The rule requires business owners to completely halt operations, and provide shaded areas for the workers during the break period. Additionally, owners also have to adapt to eight daily working hours, and compensate those labourers who work overtime. If workers, irrespective of their professions, are found working in direct sunglight, then their violator employers will be fined $4,083 (AED15,000), Al-Dhaheri added.

“Moreover, if the issue is involving a huge number of workers on the recorded worksite, the company’s profile will be sent to the minister’s office, where it might face temporary suspension from operations plus a reduction in its classification level,” he said.

Exceptions under this new directive, however, include those working on technical operations which require continuous work to be undertaken during the break period. “Businesses excluded from the banned working hours include work on mixed asphalt and poured concrete if it is impossible to implement or supplement the work in one day,” Al-Dhaheri said, “or carrying out work to prevent expected danger or reparation or damage or malfunction or loss.
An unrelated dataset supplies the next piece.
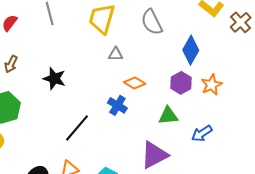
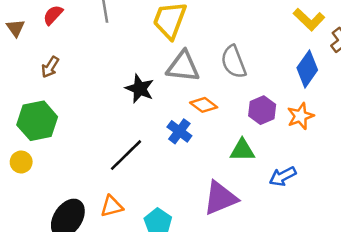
gray semicircle: (152, 22) -> (234, 62), moved
blue diamond: (191, 50) -> (307, 69), moved
gray triangle: (116, 54) -> (183, 67), size x1.8
black star: (54, 79) -> (140, 89), moved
Also included in the exceptions are labourers undertaking “emergency work, including cutting power lines, water supply, sewerage, electricity and cutting off or redirecting traffic or blocking public roads in addition to cut gas or petroleum pipelines,” Al-Dhaheri added.

Maher Al Obed, assistant under-secretary for the MoL’s inspection department informed specialised teams have been created to ensure the new directives are followed, and inspections will include random visits along with awareness campaigns to stress the directive’s importance. “We have formed 18 teams of specialised inspectors to follow up on this particular issue, making sure that all companies are following the decision correctly.

“There will be around 80,000 visits during the midday break period for the next three months, in which 60,000 visits will be inspectional and 20,000 for the awareness campaign,” he added.